--- START ---

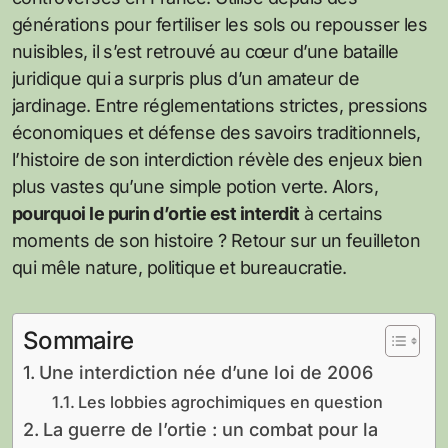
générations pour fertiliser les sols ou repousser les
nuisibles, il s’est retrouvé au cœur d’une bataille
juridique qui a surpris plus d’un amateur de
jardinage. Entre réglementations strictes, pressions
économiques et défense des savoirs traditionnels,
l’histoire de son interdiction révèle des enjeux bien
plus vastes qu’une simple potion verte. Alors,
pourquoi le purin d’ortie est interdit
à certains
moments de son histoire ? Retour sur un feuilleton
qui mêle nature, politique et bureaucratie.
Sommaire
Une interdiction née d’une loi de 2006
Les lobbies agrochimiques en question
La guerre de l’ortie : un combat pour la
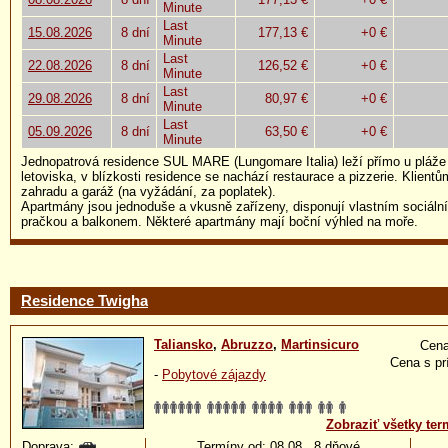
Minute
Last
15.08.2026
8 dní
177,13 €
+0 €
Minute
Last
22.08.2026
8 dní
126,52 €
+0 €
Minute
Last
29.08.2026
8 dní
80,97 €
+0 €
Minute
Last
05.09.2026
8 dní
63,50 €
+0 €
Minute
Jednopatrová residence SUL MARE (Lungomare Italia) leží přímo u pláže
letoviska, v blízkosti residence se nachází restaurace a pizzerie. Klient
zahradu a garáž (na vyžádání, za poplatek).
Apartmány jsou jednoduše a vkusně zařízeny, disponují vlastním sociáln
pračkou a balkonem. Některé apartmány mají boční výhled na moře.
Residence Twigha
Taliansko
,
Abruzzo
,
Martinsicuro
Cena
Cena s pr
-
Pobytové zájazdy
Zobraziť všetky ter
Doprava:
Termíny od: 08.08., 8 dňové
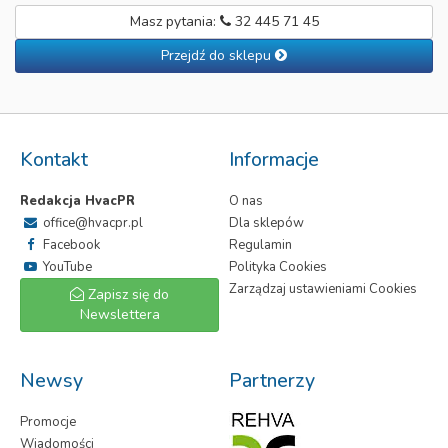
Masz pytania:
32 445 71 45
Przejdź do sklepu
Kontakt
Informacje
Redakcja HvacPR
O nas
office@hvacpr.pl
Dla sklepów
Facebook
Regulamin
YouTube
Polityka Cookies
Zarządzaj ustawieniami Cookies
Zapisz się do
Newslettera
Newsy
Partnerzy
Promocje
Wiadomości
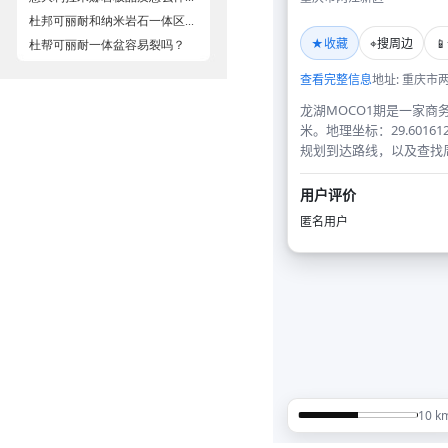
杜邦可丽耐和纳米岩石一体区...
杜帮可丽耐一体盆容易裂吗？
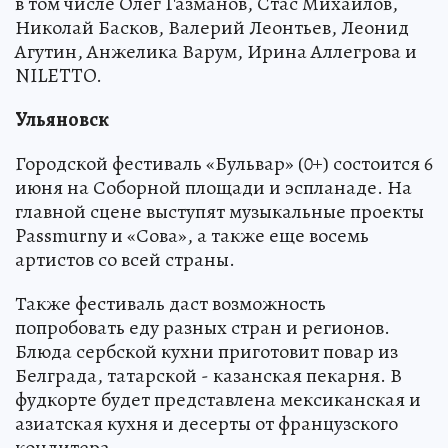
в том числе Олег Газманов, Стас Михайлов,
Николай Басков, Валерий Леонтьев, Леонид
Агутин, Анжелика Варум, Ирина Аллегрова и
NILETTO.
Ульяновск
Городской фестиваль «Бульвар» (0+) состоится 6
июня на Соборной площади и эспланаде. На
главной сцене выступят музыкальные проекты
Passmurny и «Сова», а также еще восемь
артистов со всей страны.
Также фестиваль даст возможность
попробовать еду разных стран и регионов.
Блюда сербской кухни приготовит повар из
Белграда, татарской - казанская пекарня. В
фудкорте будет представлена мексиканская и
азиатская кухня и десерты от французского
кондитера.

--- END ---

- _What this task involves_: Omit the pictures and repeat the rest of the listing verbatim.

- _Answer space_:
générations pour fertiliser les sols ou repousser les
nuisibles, il s’est retrouvé au cœur d’une bataille
juridique qui a surpris plus d’un amateur de
jardinage. Entre réglementations strictes, pressions
économiques et défense des savoirs traditionnels,
l’histoire de son interdiction révèle des enjeux bien
plus vastes qu’une simple potion verte. Alors,
pourquoi le purin d’ortie est interdit
à certains
moments de son histoire ? Retour sur un feuilleton
qui mêle nature, politique et bureaucratie.
Sommaire
Une interdiction née d’une loi de 2006
Les lobbies agrochimiques en question
La guerre de l’ortie : un combat pour la
Minute
Last
15.08.2026
8 dní
177,13 €
+0 €
Minute
Last
22.08.2026
8 dní
126,52 €
+0 €
Minute
Last
29.08.2026
8 dní
80,97 €
+0 €
Minute
Last
05.09.2026
8 dní
63,50 €
+0 €
Minute
Jednopatrová residence SUL MARE (Lungomare Italia) leží přímo u pláže
letoviska, v blízkosti residence se nachází restaurace a pizzerie. Klient
zahradu a garáž (na vyžádání, za poplatek).
Apartmány jsou jednoduše a vkusně zařízeny, disponují vlastním sociáln
pračkou a balkonem. Některé apartmány mají boční výhled na moře.
Residence Twigha
Taliansko
,
Abruzzo
,
Martinsicuro
Cena
Cena s pr
-
Pobytové zájazdy
Zobraziť všetky ter
Doprava:
Termíny od: 08.08., 8 dňové
Masz pytania:
32 445 71 45
Przejdź do sklepu
Kontakt
Informacje
Redakcja HvacPR
O nas
office@hvacpr.pl
Dla sklepów
Facebook
Regulamin
YouTube
Polityka Cookies
Zarządzaj ustawieniami Cookies
Zapisz się do
Newslettera
Newsy
Partnerzy
Promocje
Wiadomości
杜邦可丽耐和纳米岩石一体区...
杜帮可丽耐一体盆容易裂吗？
в том числе Олег Газманов, Стас Михайлов,
Николай Басков, Валерий Леонтьев, Леонид
Агутин, Анжелика Варум, Ирина Аллегрова и
NILETTO.
Ульяновск
Городской фестиваль «Бульвар» (0+) состоится 6
июня на Соборной площади и эспланаде. На
главной сцене выступят музыкальные проекты
Passmurny и «Сова», а также еще восемь
артистов со всей страны.
Также фестиваль даст возможность
попробовать еду разных стран и регионов.
Блюда сербской кухни приготовит повар из
Белграда, татарской - казанская пекарня. В
фудкорте будет представлена мексиканская и
азиатская кухня и десерты от французского
кондитера.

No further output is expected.